**Provided data**

• • • • •

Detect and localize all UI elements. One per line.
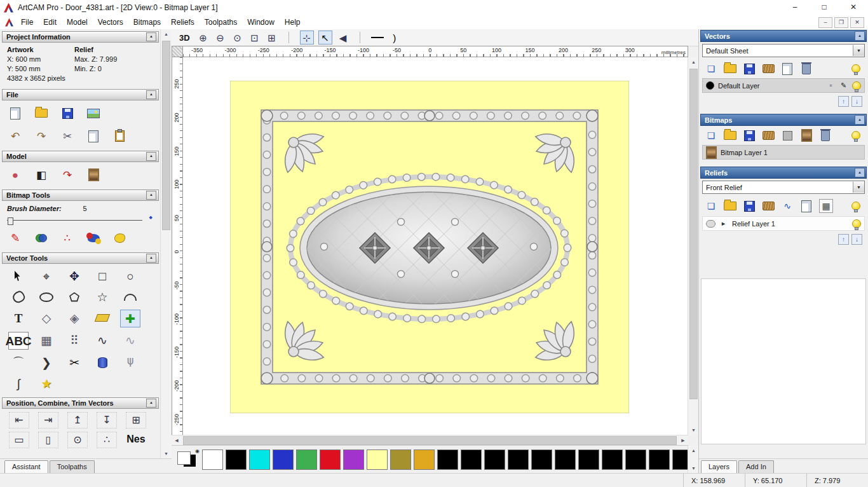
flood-fill-icon[interactable] [111,230,128,246]
block-copy-tool[interactable]: ⠿ [65,332,84,348]
collapse-reliefs-button[interactable]: ▲ [855,168,865,177]
tab-layers[interactable]: Layers [701,460,737,474]
create-polygon-tool[interactable] [65,289,84,305]
fit-curve-tool[interactable]: ∿ [93,332,112,348]
palette-swatch-black[interactable] [226,449,247,470]
spray-icon[interactable]: ∴ [59,230,76,246]
menu-file[interactable]: File [16,17,38,28]
create-polyline-tool[interactable] [9,289,28,305]
new-vector-layer-icon[interactable] [781,62,794,75]
create-star-tool[interactable]: ☆ [93,289,112,305]
redo-icon[interactable]: ↷ [33,128,50,144]
palette-swatch-black-10[interactable] [649,449,670,470]
fillet-tool[interactable] [93,310,112,326]
offset-vectors-tool[interactable]: ◈ [65,310,84,326]
wrap-star-tool[interactable]: ★ [37,375,56,392]
new-relief-sheet-icon[interactable] [800,200,813,212]
child-restore-icon[interactable]: ❐ [834,17,848,28]
delete-bitmap-layer-icon[interactable] [819,129,832,142]
join-vectors-tool[interactable]: ❯ [37,354,56,371]
zoom-in-icon[interactable]: ⊕ [197,31,210,44]
create-arc-tool[interactable] [121,289,140,305]
scatter-icon[interactable]: ∴ [97,432,117,448]
palette-swatch-black-6[interactable] [555,449,576,470]
invert-relief-icon[interactable]: ◧ [33,167,50,183]
layer-visibility-bulb-icon[interactable] [851,81,861,90]
palette-swatch-pale-yellow[interactable] [367,449,388,470]
palette-swatch-black-3[interactable] [484,449,505,470]
chevron-down-icon[interactable]: ▼ [853,45,864,56]
layer-colour-dot[interactable] [706,81,714,90]
collapse-bitmap-tools-button[interactable]: ▲ [146,191,156,200]
align-horizontal-icon[interactable]: ▭ [9,432,29,448]
snap-grid-toggle[interactable]: ⊹ [300,31,314,45]
palette-swatch-black-5[interactable] [531,449,552,470]
move-layer-up-icon[interactable]: ↑ [838,96,849,107]
palette-icon[interactable] [85,230,102,246]
collapse-position-button[interactable]: ▲ [146,399,156,408]
save-relief-icon[interactable] [743,200,756,212]
align-top-icon[interactable]: ↥ [67,412,88,429]
merge-layers-icon[interactable] [762,62,775,75]
relief-dropdown[interactable]: Front Relief ▼ [702,181,865,194]
copy-icon[interactable] [85,128,102,144]
transform-vectors-tool[interactable]: ✥ [65,268,84,284]
select-cursor-toggle[interactable]: ↖ [318,31,332,45]
palette-scrollbar[interactable]: ▲ ▼ [688,446,699,474]
toggle-all-bitmaps-icon[interactable] [850,129,862,142]
toggle-all-reliefs-icon[interactable] [850,200,862,212]
save-bitmap-icon[interactable] [743,129,756,142]
collapse-vectors-button[interactable]: ▲ [855,31,865,41]
collapse-vector-tools-button[interactable]: ▲ [146,254,156,263]
close-button[interactable]: ✕ [839,0,868,15]
maximize-button[interactable]: □ [810,0,839,15]
bitmap-image-icon[interactable] [800,129,813,142]
delete-vector-layer-icon[interactable] [800,62,813,75]
palette-swatch-green[interactable] [296,449,317,470]
section-profile-tool[interactable]: ∫ [9,375,28,392]
canvas-vertical-scrollbar[interactable]: ▲ ▼ [688,57,699,436]
minimize-button[interactable]: – [780,0,810,15]
center-in-page-icon[interactable]: ⊞ [126,412,146,429]
branch-tool[interactable]: ⋔ [121,354,140,371]
view-3d-button[interactable]: 3D [177,32,193,43]
cut-vector-tool[interactable]: ✂ [65,354,84,371]
scroll-up-arrow[interactable]: ▲ [161,29,172,39]
import-image-icon[interactable] [85,105,102,121]
save-sheet-icon[interactable] [743,62,756,75]
palette-swatch-black-7[interactable] [578,449,599,470]
collapse-project-information-button[interactable]: ▲ [146,32,156,41]
zoom-back-icon[interactable]: ◀ [337,31,349,44]
move-relief-up-icon[interactable]: ↑ [838,234,849,245]
menu-model[interactable]: Model [62,17,93,28]
envelope-distort-tool[interactable]: ▦ [37,332,56,348]
scroll-left-arrow[interactable]: ◀ [172,436,182,446]
move-layer-down-icon[interactable]: ↓ [851,96,862,107]
palette-swatch-cyan[interactable] [249,449,270,470]
menu-bitmaps[interactable]: Bitmaps [128,17,166,28]
greyscale-chip-icon[interactable] [781,129,794,142]
scroll-down-arrow[interactable]: ▼ [688,463,699,474]
measure-tool[interactable]: ◇ [37,310,56,326]
palette-swatch-blue[interactable] [273,449,294,470]
chevron-down-icon[interactable]: ▼ [853,182,864,193]
group-vectors-icon[interactable]: ⊙ [67,432,88,448]
merge-bitmaps-icon[interactable] [762,129,775,142]
zoom-out-icon[interactable]: ⊖ [214,31,227,44]
smooth-curve-tool[interactable]: ∿ [121,332,140,348]
collapse-model-button[interactable]: ▲ [146,152,156,161]
zoom-previous-icon[interactable]: ⊙ [231,31,244,44]
scroll-up-arrow[interactable]: ▲ [688,57,699,67]
relief-grid-icon[interactable]: ▦ [819,199,833,213]
new-model-icon[interactable] [7,105,24,121]
open-file-icon[interactable] [33,105,50,121]
collapse-file-button[interactable]: ▲ [146,90,156,99]
offset-model-icon[interactable]: ↷ [59,167,76,183]
primary-colour-swatch[interactable]: ◉ [177,449,200,470]
expand-relief-layer-icon[interactable]: ▸ [719,219,728,228]
create-text-tool[interactable]: T [9,310,28,326]
scrollbar-thumb[interactable] [183,436,677,445]
menu-edit[interactable]: Edit [38,17,62,28]
menu-reliefs[interactable]: Reliefs [166,17,200,28]
vector-sheet-dropdown[interactable]: Default Sheet ▼ [702,44,865,57]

• • • • •

**What to work on**
Reproduce each line of the material containing the word "offset".

**Response to this exercise**
offset-vectors-tool[interactable]: ◈ [65,310,84,326]
offset-model-icon[interactable]: ↷ [59,167,76,183]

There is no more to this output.